Exercise prompt -
Scan the records for lines with the word "сайта", and copy every such line.

Dataset entries
★ ★ ★ ★ ★

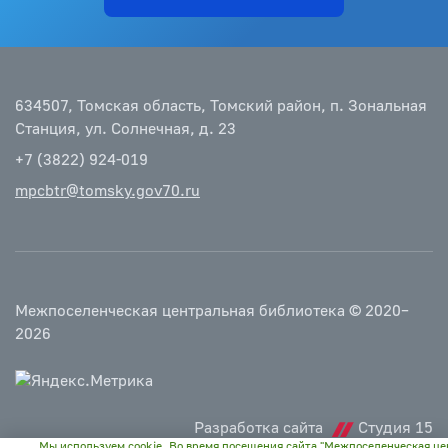
634507, Томская область, Томский район, п. Зональная
Станция, ул. Солнечная, д. 23
+7 (3822) 924-019
mpcbtr@tomsky.gov70.ru
Межпоселенческая центральная библиотека © 2020–
2026
Разработка сайта
Студия 15
Мы используем cookie. Во время посещения сайта "Межпоселенческая це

★ ★ ★ ★ ★

Exercise output -
Разработка сайта
Мы используем cookie. Во время посещения сайта "Межпоселенческая це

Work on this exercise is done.